Two researchers in particular, Les Binet and Peter Field, have been conducting large scale, long running analyses on the database of many thousands of marketing case studies gathered over decades by the Institute of Practitioners of Advertising.

They’ve discovered a lot but, as we hover near recession, two things they’ve proved conclusively are timely.

The first is about marketing in recession. Is it smarter to cut or stop spending on marketing until the economy recovers? Or should you maintain or increase your spend? It turns out that companies that ‘go dark’ and cut spending, get a short term lift from the savings they make, but pay dearly for it later. They do much worse in the medium to long term. Few recover the loss of share and momentum.

Why? Firms that do less make it easier for others who do the same or more. Their ‘Share of Voice’ becomes greater, so they become top of mind, and being top of mind is a key driver in customer acquisition, off and online. Firms that stay in the game do better in recession and enter recovery with momentum and raised awareness. Firms who go dark lose momentum and awareness. Restarting takes time and reconnecting is hard. Cutting marketing therefore has profound consequences. Lost momentum is often lost for ever.

Second, how you market matters. Is it smarter to focus on short-term sales activation to generate leads and traffic, with offers to motivate people to buy now? Or better to focus on the long, building your brand and awareness? What’s the optimum balance between short and long?

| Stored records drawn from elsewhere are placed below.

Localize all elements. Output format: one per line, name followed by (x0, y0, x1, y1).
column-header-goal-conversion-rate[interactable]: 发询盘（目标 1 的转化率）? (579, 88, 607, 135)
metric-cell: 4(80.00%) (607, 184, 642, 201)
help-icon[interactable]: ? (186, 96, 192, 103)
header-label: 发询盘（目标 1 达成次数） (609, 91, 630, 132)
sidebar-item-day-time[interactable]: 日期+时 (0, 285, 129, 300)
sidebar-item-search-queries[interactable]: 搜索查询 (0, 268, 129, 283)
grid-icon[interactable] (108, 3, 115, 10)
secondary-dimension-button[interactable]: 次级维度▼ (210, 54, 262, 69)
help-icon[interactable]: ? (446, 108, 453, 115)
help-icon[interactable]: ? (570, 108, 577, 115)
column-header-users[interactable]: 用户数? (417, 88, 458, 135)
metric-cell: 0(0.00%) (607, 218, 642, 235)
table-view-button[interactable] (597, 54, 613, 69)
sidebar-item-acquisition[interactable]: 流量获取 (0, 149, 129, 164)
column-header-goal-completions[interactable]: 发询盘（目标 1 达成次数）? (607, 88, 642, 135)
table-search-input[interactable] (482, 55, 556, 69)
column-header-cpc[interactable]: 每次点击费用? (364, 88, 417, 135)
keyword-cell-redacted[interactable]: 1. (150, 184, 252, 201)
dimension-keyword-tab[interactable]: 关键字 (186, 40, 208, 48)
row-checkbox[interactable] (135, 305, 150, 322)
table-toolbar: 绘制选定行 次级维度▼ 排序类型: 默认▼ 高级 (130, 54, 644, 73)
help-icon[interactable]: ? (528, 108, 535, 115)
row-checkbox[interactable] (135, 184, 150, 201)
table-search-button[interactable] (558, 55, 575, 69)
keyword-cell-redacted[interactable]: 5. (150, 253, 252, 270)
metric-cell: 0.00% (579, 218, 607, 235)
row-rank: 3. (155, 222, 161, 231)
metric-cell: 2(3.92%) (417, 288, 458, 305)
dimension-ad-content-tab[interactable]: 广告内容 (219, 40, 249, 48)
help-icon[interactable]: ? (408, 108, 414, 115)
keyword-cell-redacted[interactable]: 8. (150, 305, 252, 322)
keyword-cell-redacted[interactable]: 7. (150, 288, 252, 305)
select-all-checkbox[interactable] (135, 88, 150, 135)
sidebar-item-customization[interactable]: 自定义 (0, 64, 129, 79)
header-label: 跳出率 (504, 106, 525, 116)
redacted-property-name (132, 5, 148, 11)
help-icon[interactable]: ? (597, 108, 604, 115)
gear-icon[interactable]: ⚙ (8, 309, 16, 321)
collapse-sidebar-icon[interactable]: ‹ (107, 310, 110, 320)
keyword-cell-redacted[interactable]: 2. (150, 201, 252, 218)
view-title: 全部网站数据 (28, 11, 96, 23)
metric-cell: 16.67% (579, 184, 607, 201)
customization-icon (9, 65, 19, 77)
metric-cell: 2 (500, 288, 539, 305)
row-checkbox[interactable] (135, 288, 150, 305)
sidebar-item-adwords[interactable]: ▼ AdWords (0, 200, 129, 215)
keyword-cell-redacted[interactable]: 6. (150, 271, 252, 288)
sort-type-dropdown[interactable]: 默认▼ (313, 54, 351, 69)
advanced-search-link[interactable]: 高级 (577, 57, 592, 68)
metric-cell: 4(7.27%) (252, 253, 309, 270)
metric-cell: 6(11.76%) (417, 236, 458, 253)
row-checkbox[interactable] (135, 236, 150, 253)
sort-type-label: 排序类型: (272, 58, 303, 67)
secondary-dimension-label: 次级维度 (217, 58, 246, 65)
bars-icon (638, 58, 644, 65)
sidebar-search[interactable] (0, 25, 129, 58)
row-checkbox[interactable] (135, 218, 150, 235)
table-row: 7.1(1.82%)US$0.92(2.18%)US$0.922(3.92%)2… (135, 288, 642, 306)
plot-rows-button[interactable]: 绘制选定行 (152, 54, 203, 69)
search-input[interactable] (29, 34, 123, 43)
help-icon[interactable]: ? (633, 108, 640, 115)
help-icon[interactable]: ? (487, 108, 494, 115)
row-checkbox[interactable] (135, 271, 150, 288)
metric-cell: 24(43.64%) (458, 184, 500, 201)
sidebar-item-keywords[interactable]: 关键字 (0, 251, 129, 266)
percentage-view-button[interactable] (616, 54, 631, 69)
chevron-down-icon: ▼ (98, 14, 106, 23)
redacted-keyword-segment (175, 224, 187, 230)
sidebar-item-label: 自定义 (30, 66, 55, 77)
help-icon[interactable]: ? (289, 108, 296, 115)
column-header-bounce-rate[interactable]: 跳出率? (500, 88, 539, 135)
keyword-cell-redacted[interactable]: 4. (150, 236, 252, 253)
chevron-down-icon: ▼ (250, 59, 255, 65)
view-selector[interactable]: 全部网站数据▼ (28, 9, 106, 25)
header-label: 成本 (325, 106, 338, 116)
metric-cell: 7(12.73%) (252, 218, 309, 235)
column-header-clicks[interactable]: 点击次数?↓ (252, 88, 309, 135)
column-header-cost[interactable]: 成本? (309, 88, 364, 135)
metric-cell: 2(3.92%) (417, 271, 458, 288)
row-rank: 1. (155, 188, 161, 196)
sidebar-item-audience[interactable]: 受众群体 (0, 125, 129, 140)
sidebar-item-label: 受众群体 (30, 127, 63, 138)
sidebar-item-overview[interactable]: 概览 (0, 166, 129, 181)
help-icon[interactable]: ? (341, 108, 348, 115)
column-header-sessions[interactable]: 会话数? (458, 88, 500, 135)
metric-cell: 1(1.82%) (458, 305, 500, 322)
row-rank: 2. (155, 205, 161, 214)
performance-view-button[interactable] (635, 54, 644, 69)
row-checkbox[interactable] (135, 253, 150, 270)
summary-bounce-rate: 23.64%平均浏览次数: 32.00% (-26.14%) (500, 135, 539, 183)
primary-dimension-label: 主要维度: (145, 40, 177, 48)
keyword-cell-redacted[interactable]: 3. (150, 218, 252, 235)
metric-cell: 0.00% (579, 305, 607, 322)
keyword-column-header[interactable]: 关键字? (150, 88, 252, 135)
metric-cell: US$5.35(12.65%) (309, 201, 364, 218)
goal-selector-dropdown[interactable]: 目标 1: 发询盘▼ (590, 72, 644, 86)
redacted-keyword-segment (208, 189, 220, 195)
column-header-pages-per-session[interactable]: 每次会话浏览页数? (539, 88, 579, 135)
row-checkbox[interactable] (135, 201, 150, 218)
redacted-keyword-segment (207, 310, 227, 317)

The optimum varies by market and by B2C and B2B, but as a rule of thumb it pays to allocate around 60% of budget to brand building and awareness, and 40% to sales activation. But it turns out, long is better at both anyway: brand building builds brand and awareness and is more effective at sales activation.

Construction, building products and home improvement is a mass of individual markets, but it’s surprising how static brand line-ups are. There are new faces but, like trench warfare, in many markets 40 years can pass and the No 1, 2 and 3 brands are still the top three.

Yet markets change, sometimes radically as we’ve seen in the last three years. Yesterday’s facts and insights can date and quickly become obsolete.

If, consciously or unconsciously, you are employing the same assumptions and insights as everyone else, using the same playbook as your competitors, and playing the market leader’s game, how will your marketing be significantly different or more effective? And without stepping outside your own bubble to ask the right questions, of the right people, in the right way, how will that change?

Bubble? We can thank the debates about social media for revealing the insidious and largely invisible effect of social bubbles. Whether we’re fully aware of them or not, we tend to cluster in bubbles of like minded people who share and reinforce our beliefs and values, so it becomes hard to see things as they really are.

But that’s what sales teams are for? So, people say, why do we need market research to tell us what the sales team already knows? They talk to customers and the market day in day out. They know our products, markets, customers and competitors better than anyone. True, the very best probably do. But our research consistently shows the effects of ‘the bubble.’ Confident your management team can beat the bubble? Put it to the test!

Even the closest customers aren’t an open book, and your team see the world through a group lens. If they’re any good, they must do. The positive of that is the strength of the team, the negative, the blinker of groupthink. We see what we expect to see. Just as fish are unaware of the water they swim in, few people sense the bubbles they live and work in.

This could be your most valuable takeaway: Good research is the foundation of effective marketing. Research can provide fresh insights and facts, facts you know that your competitors don’t. Facts and insights to transform your marketing, competitive advantage and market share.

Are you doing enough research, of the right kind? Or just waiting for the tide to turn and carry you with it?